# XGBoost

Ranklib is a relatively old library and doesn't have the wide spread use that XGBoost does. Ranklib is still under active development, but the fork of the project OSC created reflects an older version.

The ES-LTR plugin is designed to work with XGBoost model format. This notebook starts with the `classic` training data generated in `hello-ltr.py` and shows how you could use XGBoost instead of Ranklib to create a model and use it with the plugin.

### Input Data

Gather the data generated for our `classic` model in `hello-ltr.ipynb`. If this file doesn't exist yet, rerun that notebook!

In [None]:
import ltr.judgments as judge
df = [j for j in judge.judgments_from_file(open('data/classic-training.txt'))]
df = judge.judgments_to_dataframe(df)
df

### Libraries for xgboost-ing

Just the dependencies we need to train and visualize out model trained with XG-Boost instead of Ranklib.

In [None]:
import pandas as pd
import xgboost as xgb
from matplotlib.pylab import rcParams
rcParams['figure.figsize'] = 50,150

### Set up our training Matrix

XGBoost has it's data specficiations so we need to get out features into that format to use it.


In [None]:
df = df[['grade', 'features0']]
features = df[['features0']]
labels = df[['grade']]

dmx = xgb.DMatrix(features, labels)

### Train the first XGBoost model

Using the demo parameters for our model, we will train a standard regression tree

In [None]:
param = {'max_depth':2, 'eta':1, 'silent':1}
num_round = 2

model = xgb.train(param, dmx, num_round)

### Inspect as dataframe

Looking at the model as a dataframe can tell you which splits helped the most

In [None]:
model.trees_to_dataframe()

In [None]:
xgb.plot_tree(model)

### Adjust the objective for LTR

Really we don't want the regression as our objective function. In LTR we take advantage of a new pairwise loss function to find the optimal splits for a regression tree. 

This doesn't make a massive difference for the model that is generated because it is still a regression tree at the end of the day, but we are not longer using residual sqared error.

In [None]:
param2 = {'max_depth':2, 'eta':1, 'silent':1, 'objective':'rank:pairwise'}

ranking_model = xgb.train(param2, dmx, num_round)

In [None]:
ranking_model.trees_to_dataframe()

In [None]:
xgb.plot_tree(ranking_model)

### Uploading an XGBoost model to the plugin

Since the model can be represented with JSON, the plugin can parse it. But we need to make sure the plugin gets the proper feature value names in order for it to parse properly.

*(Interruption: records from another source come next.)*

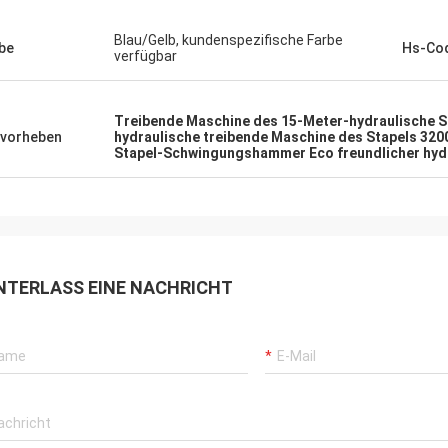
Blau/Gelb, kundenspezifische Farbe
be
Hs-Co
verfügbar
Treibende Maschine des 15-Meter-hydraulische S
vorheben
hydraulische treibende Maschine des Stapels 32
Stapel-Schwingungshammer Eco freundlicher hyd
NTERLASS EINE NACHRICHT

These are supplied via a mapping `txt` file, `fmap.txt`.

The first step is to dump the model with the feature mapping to the features already stored in the plugin.

In [None]:
model_dump = ranking_model.get_dump(fmap='fmap.txt', dump_format='json')

### Massage the JSON

Manipulate the XGBoost output format to clean it up for posting to the plugin.

In [None]:
import json
clean_model = []
for line in model_dump:
    clean_model.append(json.loads(line))

### Post it to the plugin

Still referencing the index and feature set the model will be associated with.

In [None]:
import ltr.client as client
client = client.ElasticClient()

client.submit_xgboost_model('release', 'tmdb', 'xgb', clean_model)

### Confirm it works

In [None]:
from ltr.release_date_plot import search
search(client, 'batman', 'xgb')

### Compare it to the classic Ranklib model

In [None]:
from ltr.release_date_plot import plot
plot(client, "batman", models = ['classic', 'xgb'])